Jackson licks when my hands are sweaty and I don't mind it BUT he's not a mouthy horse and it's hard to bite a flat hand. Would I ever let him lick my face? Absolutely not, that's way too close for comfort. Jackson gets to sit still when I kiss him on the nose but the seconds he puts his face in my face it's a no-go.


----------



## oh vair oh (Mar 27, 2012)

One of our mares does this:










I can say she's the only horse I would trust to do this. She is very affectionate and is not a biter. I'm pretty sure it's just because your skin is salty, but mine will randomly lick me when I am grooming her or giving her attention. Probably a mutual-scratch kind of thing.. without the "scratch".

That being said, we've owned this mare for many, many years. She is very, very gentle and broke and respectful. I definitely do NOT let the yearling do this, or any other horse for that matter. xD


----------



## Emma2003 (Jan 9, 2014)

I've never had a horse lick my face but have had them lick my hands often. I always thought it must be because they tasted salt.


----------



## LeLeeB (Oct 12, 2013)

I don't think I would let a horse lick my face. I'd be afraid the next thing would be a bite!


----------



## bsms (Dec 31, 2010)

My mare sometimes licks my arm. I wouldn't trust any horse with my face...and my face isn't worth saving, except to me! :wink:


----------



## CLaPorte432 (Jan 3, 2012)

oh vair oh said:


> One of our mares does this:
> 
> 
> 
> ...


Haha, that picture is actually really stinking cute.

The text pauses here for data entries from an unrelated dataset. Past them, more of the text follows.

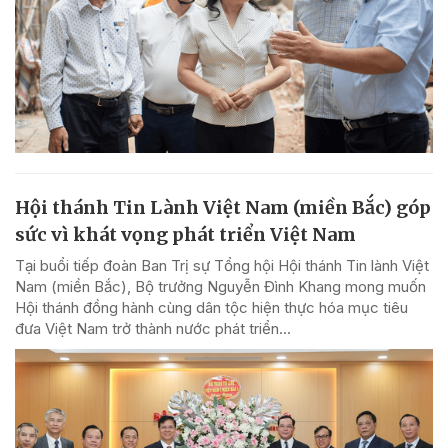
Hội thánh Tin Lành Việt Nam (miền Bắc) góp
sức vì khát vọng phát triển Việt Nam
Tại buổi tiếp đoàn Ban Trị sự Tổng hội Hội thánh Tin lành Việt
Nam (miền Bắc), Bộ trưởng Nguyễn Đình Khang mong muốn
Hội thánh đồng hành cùng dân tộc hiện thực hóa mục tiêu
đưa Việt Nam trở thành nước phát triển...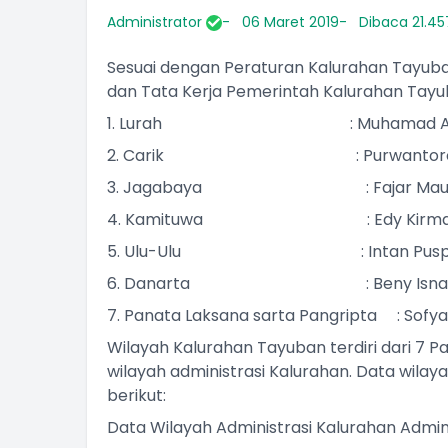
Administrator
06 Maret 2019
Dibaca 21.457
Sesuai dengan Peraturan Kalurahan Tayuba
dan Tata Kerja Pemerintah Kalurahan Tayu
1. Lurah : Muhamad Abdur
2. Carik : Purwantoro, S
3. Jagabaya : Fajar Maul
4. Kamituwa : Edy Kirma
5. Ulu-Ulu : Intan Puspita S
6. Danarta : Beny Isnanto
7. Panata Laksana sarta Pangripta : Sofya
Wilayah Kalurahan Tayuban terdiri dari 7 
wilayah administrasi Kalurahan. Data wilaya
berikut:
Data Wilayah Administrasi Kalurahan Admini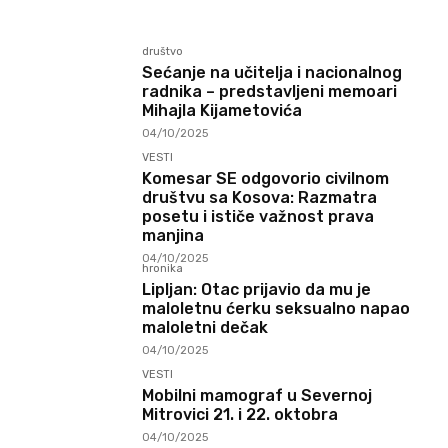
društvo
Sećanje na učitelja i nacionalnog
radnika – predstavljeni memoari
Mihajla Kijametovića
04/10/2025
VESTI
Komesar SE odgovorio civilnom
društvu sa Kosova: Razmatra
posetu i ističe važnost prava
manjina
04/10/2025
hronika
Lipljan: Otac prijavio da mu je
maloletnu ćerku seksualno napao
maloletni dečak
04/10/2025
VESTI
Mobilni mamograf u Severnoj
Mitrovici 21. i 22. oktobra
04/10/2025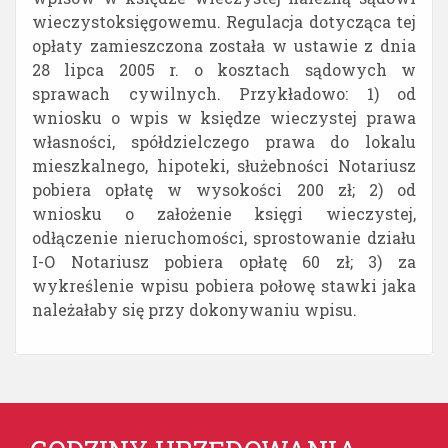
wieczystoksięgowemu. Regulacja dotycząca tej
opłaty zamieszczona została w ustawie z dnia
28 lipca 2005 r. o kosztach sądowych w
sprawach cywilnych. Przykładowo: 1) od
wniosku o wpis w księdze wieczystej prawa
własności, spółdzielczego prawa do lokalu
mieszkalnego, hipoteki, służebności Notariusz
pobiera opłatę w wysokości 200 zł; 2) od
wniosku o założenie księgi wieczystej,
odłączenie nieruchomości, sprostowanie działu
I-O Notariusz pobiera opłatę 60 zł; 3) za
wykreślenie wpisu pobiera połowę stawki jaka
należałaby się przy dokonywaniu wpisu.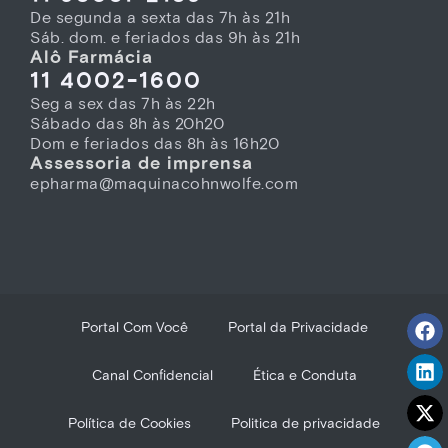
De segunda a sexta das 7h às 21h
Sáb. dom. e feriados das 9h às 21h
Alô Farmácia
11 4002-1600
Seg a sex das 7h às 22h
Sábado das 8h às 20h20
Dom e feriados das 8h às 16h20
Assessoria de imprensa
epharma@maquinacohnwolfe.com
Portal Com Você
Portal da Privacidade
Canal Confidencial
Ética e Conduta
Política de Cookies
Politica de privacidade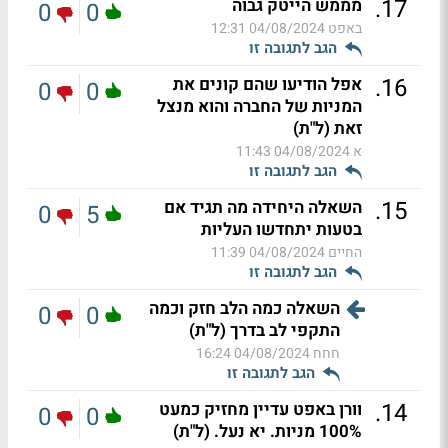
.
17
מממש הייטק גבוה
0
0
באפט
04/08/2024 12:31
הגב לתגובה זו
.
16
אפל הודיעו שהם קונים את
0
0
המניות של החברה והוא מנצל
זאת (ל"ת)
א
04/08/2024 11:43
הגב לתגובה זו
.
15
השאלה היחידה מה תגיד אם
0
5
בטעות יתחדשו העליות
החיים
04/08/2024 11:39
הגב לתגובה זו
השאלה כמה הלב חזק וכמה
0
0
התקפי לב בדרך (ל"ת)
חחח
04/08/2024 16:24
הגב לתגובה זו
.
14
וורן באפט עדיין מחזיק כמעט
0
0
100% מניות. יא נעל. (ל"ת)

my moms gelding licks hands. He likes the salty taste.
_Posted via Mobile Device_


----------



## Palomine (Oct 30, 2010)

I don't allow this, as it encourages horse to be mouthy and if horse ever trades owners?

It will earn him a sock to the muzzle.

Bad habit to let one get into.


----------



## DutchHorse (Sep 16, 2007)

Palomine said:


> I don't allow this, as it encourages horse to be mouthy and if horse ever trades owners?
> 
> It will earn him a sock to the muzzle.
> 
> Bad habit to let one get into.


Don't do that, for he just wanted some salt and he smelled it...


----------



## Kalraii (Jul 28, 2015)

It's not that I don't trust my mare it's that I dont trust her to not be a horse when in the herd. It's funny because I had to be really stern about my space with the herd as they wanted to mob me at first. I used to chase them off really aggressively for my own safety and it didn't take her long to realise that she wasn't my target. Soon enough I no longer need to lift a finger because she chases them off and maintains my space on my behalf. But it's that exact reason I can't really get all snuggly in the field. It's far easier keeping an eye on one horse than 20 and staying out her way, even though she's very respectful of my space. But BECAUSE of this I can't relax. Don't wanna be snuggling in case she decides she has to run someone off or get accidentally run over by a 1600 horse even if she didn't mean to... I have also been bitten by a horse that switched on a dime when one got too close. Instead of biting them chose to bite the closest thing it could reach: me! Fortunately wasn't a bad one but ever since I'm wary of being the target of a horses frustration, even if not directly aimed at me. 

But when alone? All the snuggles in the world but that is an earned trust. Personally I think a lot more owners would benefit from teaching their horse to be gentle. Mine would mistake fingers for carrots and now I can practically put them in her mouth and she wont close down until I've retreated and the treat secure on her tongue. Took time and trust and working down until I had pea-sized treats that I would place between her teeth. Same with them moving their head. I hate horses that half-assed lift their head over and bash yours. Teach them it's ok when allowed and when they do it to be gentle and make sure they clear you. But if the horse is mouthy at all or pushy? Not a single chance of getting close without setting boundaries. 

Mutual grooming... salt... affection. You know the mare really so you decide


----------